The Tax Policy Center characterized the $10,000 cap as a “progressive element” in the law. It estimates that 96 percent of the additional tax from the limit will fall on the top 20 percent of taxpayers across the country, and 57 percent of the new taxes will fall on the top 1 percent of earners.
People with higher incomes historically have been more likely to itemize their deductions in the first place, and those who opt to take the standard federal deduction wouldn’t benefit from the break for charitable giving.
The state’s solution — turning some taxes into charitable contributions to make them once again deductible — is heating up debates in tax law circles.
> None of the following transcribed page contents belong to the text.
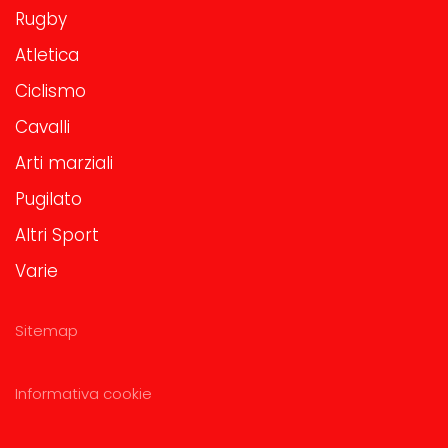
Rugby
Atletica
Ciclismo
Cavalli
Arti marziali
Pugilato
Altri Sport
Varie
Sitemap
Informativa cookie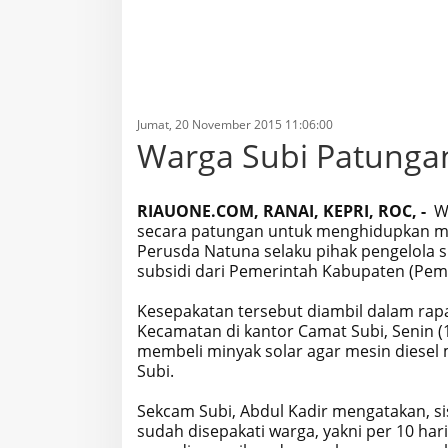
Jumat, 20 November 2015 11:06:00
Warga Subi Patungan
RIAUONE.COM, RANAI, KEPRI, ROC, -
Wa
secara patungan untuk menghidupkan mesi
Perusda Natuna selaku pihak pengelola 
subsidi dari Pemerintah Kabupaten (Pem
Kesepakatan tersebut diambil dalam rap
Kecamatan di kantor Camat Subi, Senin (
membeli minyak solar agar mesin diesel 
Subi.
Sekcam Subi, Abdul Kadir mengatakan, s
sudah disepakati warga, yakni per 10 ha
Some analysts say it won’t hold up, while others say there is precedent for it.
Under the new rules, New Yorkers can take state tax credits of 85 percent of the donation amount and a 95 percent credit to lower their local property tax bills if they contribute to education or health care funds that localities are now allowed to create.
New York also set up an optional state payroll tax that tries to effectively lower the federal income tax liability of workers in the state.
Though the scheme envisions a net increase in employees’ take-home pay, a complicated formula that could rely on lower wages for employees on the front end could invite conflicts with contracts, labor agreements and minimum wage laws, said Jared Walczak, a senior policy analyst at the Tax Foundation.
“Where you might be able to pull this off would be in small companies with highly paid employees that could all agree on the deal,” he said. “So imagine law firms, hedge funds, consultancies being able to take advantage of this — a relatively small percentage of well-off New Yorkers.”